Rezzonico R, Loubat A, Lallemand D, Pfarr C M, Far D F, Proudfoot A, Rossi B, Ponzio G
INSERM U364, Faculté de Médecine, Nice, France.
Oncogene. 1995 Sep 21;11(6):1069-78.
Interleukin-6 (IL-6) is a proinflammatory cytokine which also acts as a growth factor for some murine hybridomas (7TD1) or human myelomas (U266). We demonstrate that elevation of cAMP cellular content inhibits IL-6-stimulated cell growth, by blocking cells mainly in G1 phase. This inhibition is associated with increased expression of the Fos family protein Fra-2. Treatment of cells with 8Br-cAMP results in increased DNA-binding activity of two distinct AP-1 complexes; JunD/Fra-2 and JunB/Fra-2, and also in elevated AP-1 transactivation. When 8Br-cAMP is withdrawn from the medium, cells enter S phase and Fra-2 protein levels and AP-1 DNA-binding activity decrease to their basal value indicating that a temporally correlation exists between the 8Br-cAMP-mediated induction of JunD/Fra-2 AP-1 complex and the 7TD1 and U266 cell growth inhibition.

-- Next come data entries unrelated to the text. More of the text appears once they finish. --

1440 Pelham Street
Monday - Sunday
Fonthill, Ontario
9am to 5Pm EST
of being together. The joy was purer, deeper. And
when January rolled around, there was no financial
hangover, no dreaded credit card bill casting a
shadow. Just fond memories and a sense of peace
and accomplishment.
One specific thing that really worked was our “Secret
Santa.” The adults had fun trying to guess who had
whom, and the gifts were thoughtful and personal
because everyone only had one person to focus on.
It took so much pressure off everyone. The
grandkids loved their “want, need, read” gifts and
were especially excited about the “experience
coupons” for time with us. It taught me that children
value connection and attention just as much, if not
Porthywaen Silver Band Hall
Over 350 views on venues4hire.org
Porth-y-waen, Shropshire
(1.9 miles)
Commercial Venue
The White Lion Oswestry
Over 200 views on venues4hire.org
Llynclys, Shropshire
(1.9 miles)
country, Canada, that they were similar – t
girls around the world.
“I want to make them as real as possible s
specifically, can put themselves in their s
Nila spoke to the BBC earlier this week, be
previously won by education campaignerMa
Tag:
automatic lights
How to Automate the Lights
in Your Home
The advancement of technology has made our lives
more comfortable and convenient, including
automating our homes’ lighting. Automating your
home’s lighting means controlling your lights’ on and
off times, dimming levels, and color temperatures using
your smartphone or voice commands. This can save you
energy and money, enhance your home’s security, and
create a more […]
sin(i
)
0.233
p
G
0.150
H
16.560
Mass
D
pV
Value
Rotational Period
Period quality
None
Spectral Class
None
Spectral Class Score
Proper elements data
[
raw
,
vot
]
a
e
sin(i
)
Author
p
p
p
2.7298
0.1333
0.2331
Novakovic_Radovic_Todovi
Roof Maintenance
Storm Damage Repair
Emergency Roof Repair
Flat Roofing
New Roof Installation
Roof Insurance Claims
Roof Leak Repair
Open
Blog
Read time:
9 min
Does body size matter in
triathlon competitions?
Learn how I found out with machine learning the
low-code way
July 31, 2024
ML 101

白细胞介素-6(IL-6)是一种促炎细胞因子,它还可作为某些鼠杂交瘤(7TD1)或人骨髓瘤(U266)的生长因子。我们证明,细胞内cAMP含量的升高通过将细胞主要阻滞在G1期来抑制IL-6刺激的细胞生长。这种抑制作用与Fos家族蛋白Fra-2的表达增加有关。用8-溴-cAMP处理细胞会导致两种不同的AP-1复合物(JunD/Fra-2和JunB/Fra-2)的DNA结合活性增加,同时AP-1转录激活也增强。当从培养基中去除8-溴-cAMP时,细胞进入S期,Fra-2蛋白水平和AP-1 DNA结合活性降至基础值,这表明8-溴-cAMP介导的JunD/Fra-2 AP-1复合物诱导与7TD1和U266细胞生长抑制之间存在时间相关性。